OpenEdition has integrated Entity-fishing (NERD) system into Core (the central application for managing their publications). The data extracted from their monographs (few dozens documents) were stored in a database and indexed in Solr. The process can be described in 5 steps:
- the documents are processed, using their HTML representation to segment paragraphs and sentences;
- entities classified with Named Entity Class as PERSON and LOCATION with frequency above two, are then collected in a special storage;
- all other entities are further processed using NERD_KID service in order to predict their Named Entity Class on the base their Wikidata disambiguated entry;
- all entities from each books are then aggregated together, only ones of type LOCATION and PERSON are indexed.
Göttingen University Press
Göttingen State and University Library has integrated Entity-fishing (NERD) service into the publishing workflow of Göttingen University Press (GUP) in order to enable the semi-automatic indexing of its monographs.
Titles, abstract and metadata of the monographs published in GUP are processed by entity-fishing (NERD) and entities classified into the Named Entities Types of PERSON, LOCATION and PERIOD are collected and shown on the GUP homepage of the book, allowing the users to quickly find the monographs in which these entities appear.
Entity-fishing (NERD) service has been integrated in the workflow used to add new books in the library, in particular when processing the metadata of the monographs, the GUP editors have at their disposal now an on-the-fly call to Entity-fishing (NERD) that autocomplete the form.
On the book or collection page, the entities are then displayed in word clouds, so that the users can immediately recognize which topics are most frequently addressed in this collection. By clicking on the different facets the user comes directly to the titles where each entity occurs.
EKT / National Documentation Center
EKT / National Documentation Center is using Open Monograph Press | Public Knowledge Project software as its e-Publishing infrastructure. Open Monograph Press (OMP) is an open source software platform for managing the editorial workflow required to see monographs, edited volumes and, scholarly editions through internal and external review, editing, cataloguing, production, and publication.
EKT has improved OMP with Entity-fishing support by integrating the service API to the OMP monographs’ landing page in order to annotate the abstract with the NERD entities:
- Colorize abstract of the monograph based on the recognized entities and their types and provide extra information of each entity from Knowledge Base,
- Index all recognized entities and a facet browsing support or even a tag cloud browsing for simplify search and discovery of OMP content.
Ubiquity Press has developed an internal service (called Archiver) which receives notifications from the existing company platform when a new article has been published (using a pub-sub architecture), and POSTs its content (after formatting it as a JSON as per NERD service specifications) to the entity-fishing (NERD) API in order to retrieve all the entities and store them locally.
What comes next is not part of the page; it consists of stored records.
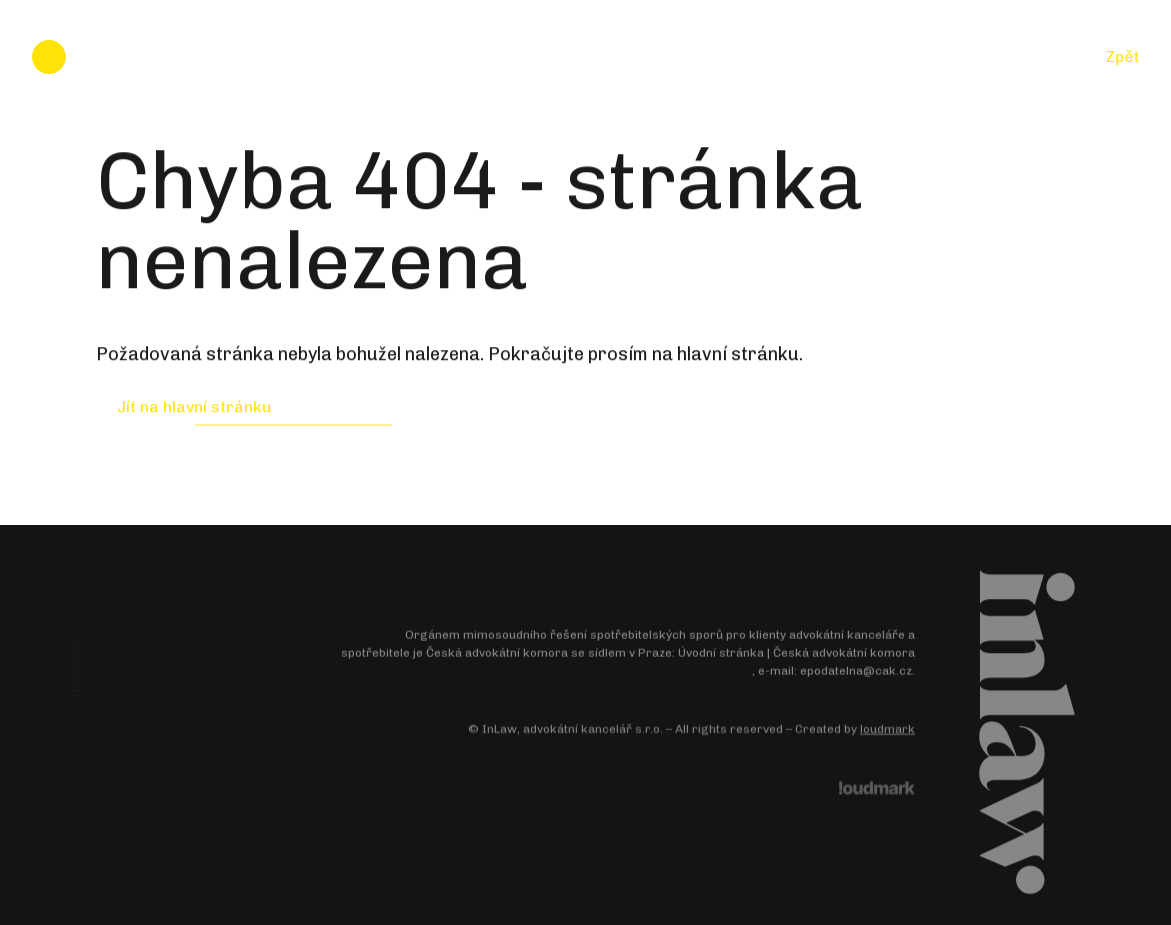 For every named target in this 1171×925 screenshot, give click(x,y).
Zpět (1122, 56)
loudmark (887, 730) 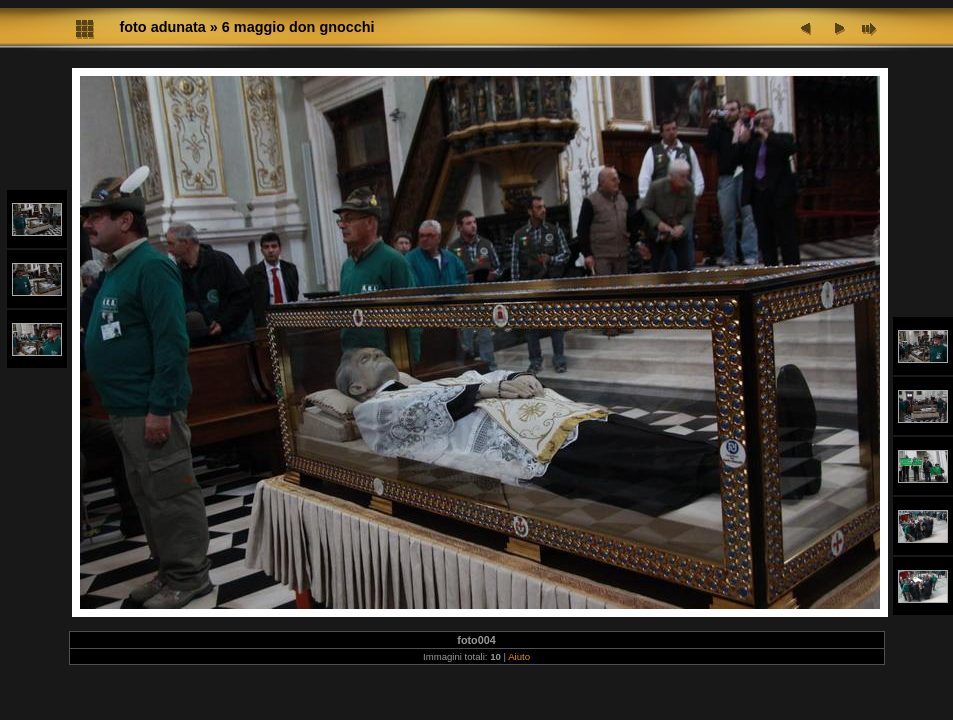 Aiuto (519, 656)
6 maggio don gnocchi (298, 27)
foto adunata (163, 27) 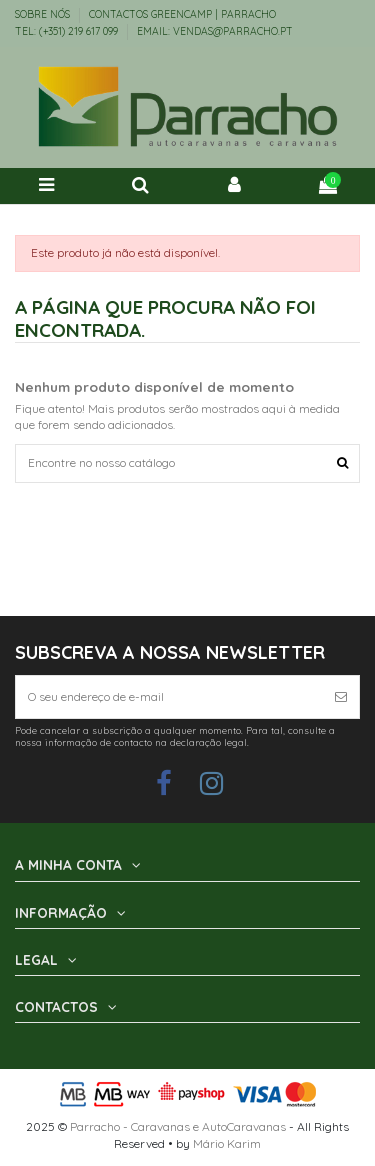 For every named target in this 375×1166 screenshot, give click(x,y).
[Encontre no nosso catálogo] (342, 463)
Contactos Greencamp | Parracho (182, 14)
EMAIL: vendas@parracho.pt (215, 31)
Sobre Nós (44, 14)
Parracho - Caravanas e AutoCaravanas (178, 1126)
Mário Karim (227, 1143)
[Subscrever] (341, 697)
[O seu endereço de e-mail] (169, 697)
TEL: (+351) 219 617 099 (68, 31)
This internal service exposes an API to the existing UP journal frontend, where the entities are shown to the reader as clickable links referring to the Wikipedia entry for the entity; the links live in a contextual section for each article, and are easily accessible while reading the content.
The Entity-fishing (NERD) API will be integrated in the workflow when processing new publications entered by OAPEN. The integration will be used also on already existing English and German titles in the OAPEN Library. The result will be a publicly available data source containing all named entities from over 2000 titles.